Он мог бы стать и маршалом, как Брежнев,
Когда б не Бахус, бабы и стихи.
ПРОЗАИКУ И ИЗДАТЕЛЮ ПЕТРУ АЛЕШКИНУ
В нем много наивного, много простого.
И, классику нашу безмерно любя,
Он больше, чем Пушкина, больше Толстого,
Как скромный писатель, издал сам себя.
ПОЭТУ И ПРОЗАИКУ АНАТОЛИЮ ШАВКУТЕ
Мир бесцветен без Толи Шавкуты.
В очи рока он смотрит в упор,
И бутыль, словно чашу цикуты,
Принимает, как свой приговор.
ПРОЗАИКУ АНДРЕЮ ЯХОНТОВУ, АВТОРУ ПЬЕСЫ «КОЙКА»
В драматургию сделав рейд,
Он выдал: "Койка — жизни кредо".
О, неофит!

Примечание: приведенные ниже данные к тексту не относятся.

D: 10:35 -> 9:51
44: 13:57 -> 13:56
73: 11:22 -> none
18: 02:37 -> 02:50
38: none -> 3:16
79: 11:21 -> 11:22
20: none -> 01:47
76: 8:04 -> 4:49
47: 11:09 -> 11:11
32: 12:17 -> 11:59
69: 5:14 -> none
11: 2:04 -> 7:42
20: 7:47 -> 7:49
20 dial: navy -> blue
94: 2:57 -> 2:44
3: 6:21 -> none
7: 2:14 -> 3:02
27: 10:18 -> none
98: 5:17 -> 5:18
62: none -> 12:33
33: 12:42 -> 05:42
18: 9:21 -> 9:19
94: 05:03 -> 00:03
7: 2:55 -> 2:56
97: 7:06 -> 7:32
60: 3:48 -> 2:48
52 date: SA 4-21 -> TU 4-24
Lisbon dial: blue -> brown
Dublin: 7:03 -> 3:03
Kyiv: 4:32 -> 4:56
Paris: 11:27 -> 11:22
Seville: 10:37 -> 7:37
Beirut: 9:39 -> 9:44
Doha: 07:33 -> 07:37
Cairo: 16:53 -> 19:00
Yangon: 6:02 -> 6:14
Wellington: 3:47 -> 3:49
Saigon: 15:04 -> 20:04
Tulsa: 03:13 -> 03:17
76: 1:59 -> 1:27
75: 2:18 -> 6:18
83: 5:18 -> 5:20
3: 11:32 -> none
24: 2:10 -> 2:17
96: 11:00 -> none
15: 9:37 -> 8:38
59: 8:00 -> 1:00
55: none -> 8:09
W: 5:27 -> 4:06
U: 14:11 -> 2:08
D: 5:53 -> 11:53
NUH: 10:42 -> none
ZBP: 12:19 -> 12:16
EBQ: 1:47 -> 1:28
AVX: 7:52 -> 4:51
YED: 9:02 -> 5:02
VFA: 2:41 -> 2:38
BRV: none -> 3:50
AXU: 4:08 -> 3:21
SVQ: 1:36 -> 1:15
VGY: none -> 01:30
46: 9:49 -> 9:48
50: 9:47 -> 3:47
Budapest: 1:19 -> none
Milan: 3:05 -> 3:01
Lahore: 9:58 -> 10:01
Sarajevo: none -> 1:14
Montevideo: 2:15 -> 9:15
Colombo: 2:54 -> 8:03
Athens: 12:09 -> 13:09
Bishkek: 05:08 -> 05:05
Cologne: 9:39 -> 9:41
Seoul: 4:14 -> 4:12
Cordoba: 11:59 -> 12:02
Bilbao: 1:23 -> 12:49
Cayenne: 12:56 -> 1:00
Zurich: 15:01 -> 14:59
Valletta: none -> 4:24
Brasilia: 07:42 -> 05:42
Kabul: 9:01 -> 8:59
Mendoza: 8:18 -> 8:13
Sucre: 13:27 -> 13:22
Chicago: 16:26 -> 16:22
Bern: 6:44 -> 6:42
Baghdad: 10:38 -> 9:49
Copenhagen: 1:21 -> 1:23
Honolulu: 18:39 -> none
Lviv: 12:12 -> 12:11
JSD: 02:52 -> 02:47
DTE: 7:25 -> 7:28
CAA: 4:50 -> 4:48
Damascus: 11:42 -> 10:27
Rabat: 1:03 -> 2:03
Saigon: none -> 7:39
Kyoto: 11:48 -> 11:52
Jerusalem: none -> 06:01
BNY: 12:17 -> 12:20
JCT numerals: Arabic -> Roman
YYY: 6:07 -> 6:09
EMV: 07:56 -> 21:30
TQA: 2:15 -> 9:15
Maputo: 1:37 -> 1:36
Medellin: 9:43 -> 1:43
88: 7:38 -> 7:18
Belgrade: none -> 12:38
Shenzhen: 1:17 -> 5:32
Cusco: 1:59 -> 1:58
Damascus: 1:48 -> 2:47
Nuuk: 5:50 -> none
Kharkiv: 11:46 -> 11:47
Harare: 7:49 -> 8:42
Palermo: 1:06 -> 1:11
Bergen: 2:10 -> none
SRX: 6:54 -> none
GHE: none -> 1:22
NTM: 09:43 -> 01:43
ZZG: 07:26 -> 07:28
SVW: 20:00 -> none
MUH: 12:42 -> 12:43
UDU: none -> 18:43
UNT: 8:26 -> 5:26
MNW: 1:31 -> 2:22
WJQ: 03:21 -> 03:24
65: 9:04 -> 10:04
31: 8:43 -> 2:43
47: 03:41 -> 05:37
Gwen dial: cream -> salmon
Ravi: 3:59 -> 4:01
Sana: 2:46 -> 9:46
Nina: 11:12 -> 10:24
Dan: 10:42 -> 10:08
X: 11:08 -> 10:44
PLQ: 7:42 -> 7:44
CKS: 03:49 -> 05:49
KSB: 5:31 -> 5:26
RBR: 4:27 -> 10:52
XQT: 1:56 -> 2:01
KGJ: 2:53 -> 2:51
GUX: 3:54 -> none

Не ты, а Фрейд
Давно об этом нам поведал.
ПРОЗАИКУ АЛЕКСАНДРУ КАРПОВУ-АПАСОВУ
Из всех литературных асов,
Кто водку путает с водой,
Известен миру князь Апасов —
Беспутством, басом, бородой.
МИХАИЛУ ГОРБАЧЕВУ, БЫВШЕМУ ПРЕЗИДЕНТУ СССР, "ОТЦУ ПЕРЕСТРОЙКИ"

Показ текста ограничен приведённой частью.